Page-level text extractions:
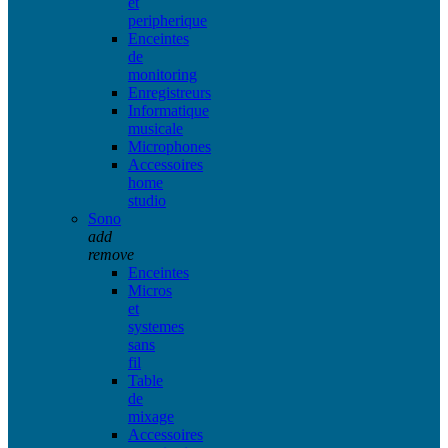
et
peripherique
Enceintes
de
monitoring
Enregistreurs
Informatique
musicale
Microphones
Accessoires
home
studio
Sono
add
remove
Enceintes
Micros
et
systemes
sans
fil
Table
de
mixage
Accessoires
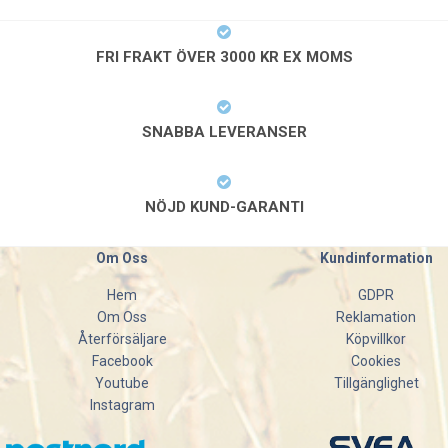
FRI FRAKT ÖVER 3000 KR EX MOMS
SNABBA LEVERANSER
NÖJD KUND-GARANTI
Om Oss
Kundinformation
Hem
GDPR
Om Oss
Reklamation
Återförsäljare
Köpvillkor
Facebook
Cookies
Youtube
Tillgänglighet
Instagram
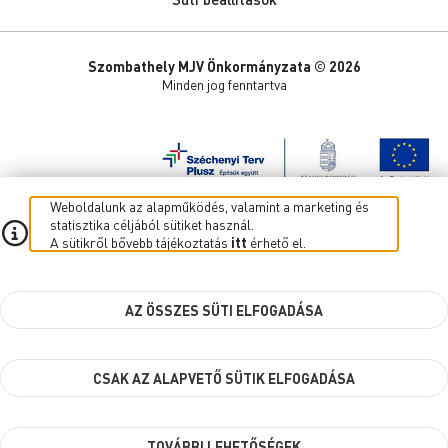
Szombathely MJV Önkormányzata © 2026
Minden jog fenntartva
Weboldalunk az alapműködés, valamint a marketing és
statisztika céljából sütiket használ.
A sütikről bővebb tájékoztatás
itt
érhető el.
AZ ÖSSZES SÜTI ELFOGADÁSA
CSAK AZ ALAPVETŐ SÜTIK ELFOGADÁSA
TOVÁBBI LEHETŐSÉGEK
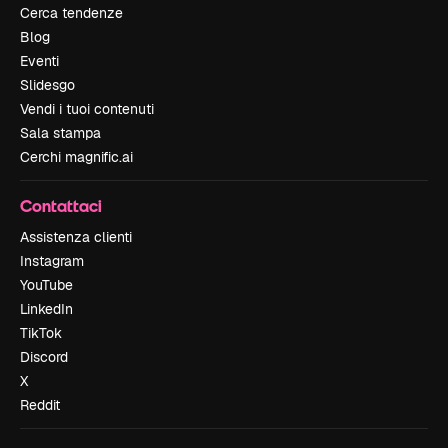
Cerca tendenze
Blog
Eventi
Slidesgo
Vendi i tuoi contenuti
Sala stampa
Cerchi magnific.ai
Contattaci
Assistenza clienti
Instagram
YouTube
LinkedIn
TikTok
Discord
X
Reddit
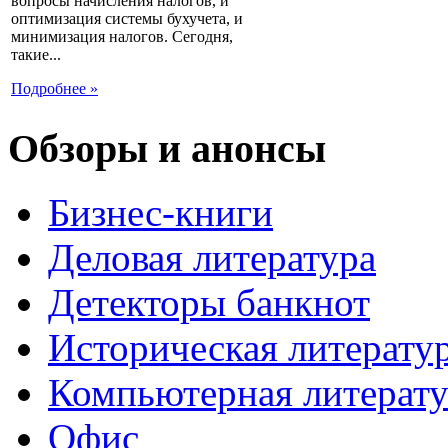
вопросы начисления налогов, и
оптимизация системы бухучета, и
минимизация налогов. Сегодня,
такие...
Подробнее »
Обзоры и анонсы
Бизнес-книги
Деловая литература
Детекторы банкнот
Историческая литерату
Компьютерная литерату
Офис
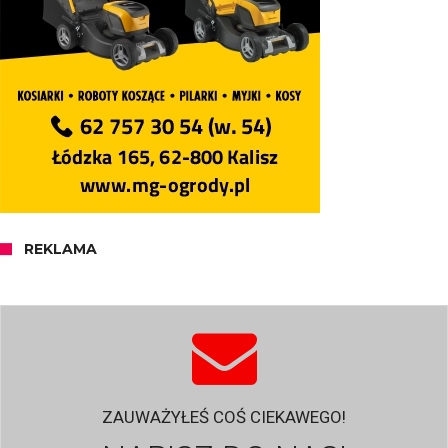
REKLAMA
ZAUWAŻYŁEŚ COŚ CIEKAWEGO!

WORK INSTRUCTION:
Copy the records above exactly, leaving out every picture.

REPLY TO THE EXERCISE:
et
peripherique
Enceintes
de
monitoring
Enregistreurs
Informatique
musicale
Microphones
Accessoires
home
studio
Sono
add
remove
Enceintes
Micros
et
systemes
sans
fil
Table
de
mixage
Accessoires
FRI FRAKT ÖVER 3000 KR EX MOMS
SNABBA LEVERANSER
NÖJD KUND-GARANTI
Om Oss
Kundinformation
Hem
GDPR
Om Oss
Reklamation
Återförsäljare
Köpvillkor
Facebook
Cookies
Youtube
Tillgänglighet
Instagram
Szombathely MJV Önkormányzata © 2026
Minden jog fenntartva
Weboldalunk az alapműködés, valamint a marketing és
statisztika céljából sütiket használ.
A sütikről bővebb tájékoztatás
itt
érhető el.
AZ ÖSSZES SÜTI ELFOGADÁSA
CSAK AZ ALAPVETŐ SÜTIK ELFOGADÁSA
TOVÁBBI LEHETŐSÉGEK
Cerca tendenze
Blog
Eventi
Slidesgo
Vendi i tuoi contenuti
Sala stampa
Cerchi magnific.ai
Contattaci
Assistenza clienti
Instagram
YouTube
LinkedIn
TikTok
Discord
X
Reddit
вопросы начисления налогов, и
оптимизация системы бухучета, и
минимизация налогов. Сегодня,
такие...
Подробнее »
Обзоры и анонсы
Бизнес-книги
Деловая литература
Детекторы банкнот
Историческая литерату
Компьютерная литерату
Офис
REKLAMA
ZAUWAŻYŁEŚ COŚ CIEKAWEGO!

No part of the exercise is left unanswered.